Simona Zoffoli. Senz’altro negli ultimi decenni i satelliti di osservazione della Terra ci hanno offerto una visione veramente senza precedenti del mondo e sono diventati uno strumento essenziale per monitorare i cambiamenti climatici. Ora possiamo guardare indietro attraverso quarant’anni di osservazioni per molte componenti climatiche e questo è un tempo sufficiente per studiare i cambiamenti. Ad esempio, i satelliti vengono utilizzati per rilevare le variazioni di concentrazione di gas serra in atmosfera, come di anidride carbonica e metano, che sono i principali responsabili del cambiamento climatico indotto dall’uomo, e stanno aiutando la comunità scientifica a migliorare queste osservazioni satellitari i modelli climatici globali e a prevedere meglio il probabile effetto del riscaldamento e gli impatti che derivano dall’aumento dei livelli di gas serra nell’atmosfera.
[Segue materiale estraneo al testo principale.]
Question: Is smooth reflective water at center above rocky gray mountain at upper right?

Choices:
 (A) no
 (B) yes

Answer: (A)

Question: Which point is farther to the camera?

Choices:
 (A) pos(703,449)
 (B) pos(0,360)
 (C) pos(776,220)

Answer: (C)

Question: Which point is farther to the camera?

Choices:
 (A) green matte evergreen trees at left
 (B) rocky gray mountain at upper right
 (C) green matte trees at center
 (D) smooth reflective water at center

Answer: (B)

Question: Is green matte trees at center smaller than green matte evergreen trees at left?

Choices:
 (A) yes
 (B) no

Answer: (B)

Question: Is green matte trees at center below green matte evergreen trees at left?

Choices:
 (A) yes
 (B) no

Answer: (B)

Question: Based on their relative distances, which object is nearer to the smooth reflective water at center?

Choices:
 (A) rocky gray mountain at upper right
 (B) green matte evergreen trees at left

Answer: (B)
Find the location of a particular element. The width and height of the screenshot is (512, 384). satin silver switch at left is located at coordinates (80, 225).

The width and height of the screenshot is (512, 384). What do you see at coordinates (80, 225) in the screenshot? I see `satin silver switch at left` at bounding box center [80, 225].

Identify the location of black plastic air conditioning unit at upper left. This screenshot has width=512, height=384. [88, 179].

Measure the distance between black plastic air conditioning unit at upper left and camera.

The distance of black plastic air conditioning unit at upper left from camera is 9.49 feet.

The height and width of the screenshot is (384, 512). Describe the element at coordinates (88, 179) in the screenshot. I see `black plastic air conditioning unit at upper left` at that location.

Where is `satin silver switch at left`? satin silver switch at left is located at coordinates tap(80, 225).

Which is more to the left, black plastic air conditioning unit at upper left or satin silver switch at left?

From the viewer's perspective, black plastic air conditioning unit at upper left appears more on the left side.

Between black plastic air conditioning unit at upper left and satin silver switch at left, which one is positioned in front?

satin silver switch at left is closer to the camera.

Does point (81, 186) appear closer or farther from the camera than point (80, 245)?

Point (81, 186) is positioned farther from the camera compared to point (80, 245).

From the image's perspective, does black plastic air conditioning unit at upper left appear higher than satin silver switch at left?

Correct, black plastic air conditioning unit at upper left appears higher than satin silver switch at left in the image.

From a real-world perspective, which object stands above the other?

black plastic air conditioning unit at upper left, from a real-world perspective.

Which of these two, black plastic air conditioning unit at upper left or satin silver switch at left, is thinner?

Un altro esempio è legato allo scioglimento dei ghiacci. I satelliti possono misurare le perdite di ghiaccio sulle calotte glaciali, fornendo anche informazioni chiave sul loro stato, sia passato che sullo stato attuale. E anche in questo caso i dati vengono utilizzati per migliorare i modelli per stimare il contributo futuro dello scioglimento del ghiaccio all’innalzamento del livello del mare, che è fondamentale per informare le politiche e supportare azioni di mitigazione per proteggere, per esempio, le aree costiere.
Giulia Bonelli. Abbiamo visto che il futuro del clima è legato a doppio filo allo spazio. Tutto questo bagaglio di conoscenze offerto dai satelliti, come ci ha raccontato Simona Zoffoli, è davvero fondamentale. E lo è non soltanto per capire meglio il nostro pianeta e il clima che cambia, ma anche per agire. Agire in modo da contrastare davvero la crisi climatica, senza fermarsi semplicemente a constatare che, ahimè, oggi non ci sono più le mezze stagioni – come già dicevano i proverbi che ci hanno insegnato le nostre nonne e i nostri nonni. E come anche molti di voi ci hanno ricordato, rispondendo a una campagna social che abbiamo lanciato qualche tempo fa, in cui vi chiedevamo di mandarci degli audio su questi proverbi. Ecco se ci state ascoltando, se avete riconosciuto la vostra voce, vi ringraziamo per il vostro contributo nel vostro bellissimo dialetto regionale. E su questo io vi saluto, e vi do appuntamento al prossimo episodio di Mezze Stagioni.